Только что я, стесненный плачем, обошел убогонький дом отца, в котором я родился и вырос. Мне объяснили, что его придется продать, дабы избавиться от старых долгов. Тоскливый отзвук этих пустых комнат, наполненных, как мне кажется, тучей давних воспоминаний, послышался глубоко во мне. Мне казалось, что я блуждаю по своей душе, навсегда всеми забытой.
Мой дорогой Жорж, прости мне эти слова. Мне кажется, я никогда не смогу точно объяснить, что ты значишь для безутешного Маршенуара. У меня был старший брат, который умер в юности, в том же году, что и моя мать. Лишь сегодня я обнаружил детские вещи, когда-то принадлежавшие ему. Я уже рассказывал тебе о нем. Его звали Авель, и, несомненно, именно это побудило отца нацепить на меня имя Каин, которым я так горжусь. Я, вероятно, очень любил бы его, будь он живым, но его значение для меня нельзя сравнить с твоим, и я не стал бы называть тебя своим братом по своей воле.

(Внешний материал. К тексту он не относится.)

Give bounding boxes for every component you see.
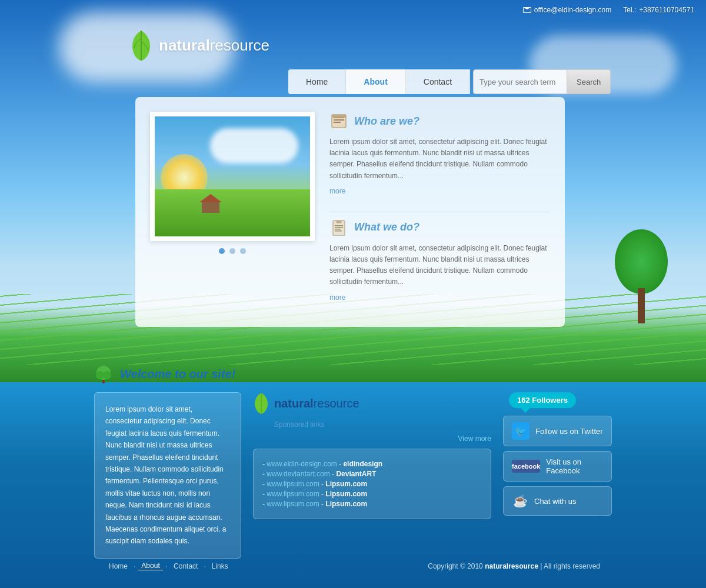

Ты – нечто иное, чуть большее или чуть меньшее, я точно не знаю. Ты мой страж и моя крыша, мое всесожжение и равновесие, ты собака на моем пороге, я знаю, кто ты, не больше, чем я знаю, кто я. Но когда придет наш черед и мы умрем, а Господь пожелает создать что-нибудь из нашего праха, то ему, этому архитектору, придется смешать мой прах с твоим и трижды подумать, прежде чем использовать этот странный цемент, который прилипнет к его огненным ладоням!
Ты, несомненно, прав, обвиняя меня в том, что я написал Дюлорье, но очень вероятно, что я не промахнулся. Он счел приличным написать мне ответное письмо, которое позорит его. Разве это не прекрасный исход? Всё, что ты пишешь о нем, он потрудился написать мне сам. Бедный мальчишка кое-как терпит ужас, который я вношу в его жизнь.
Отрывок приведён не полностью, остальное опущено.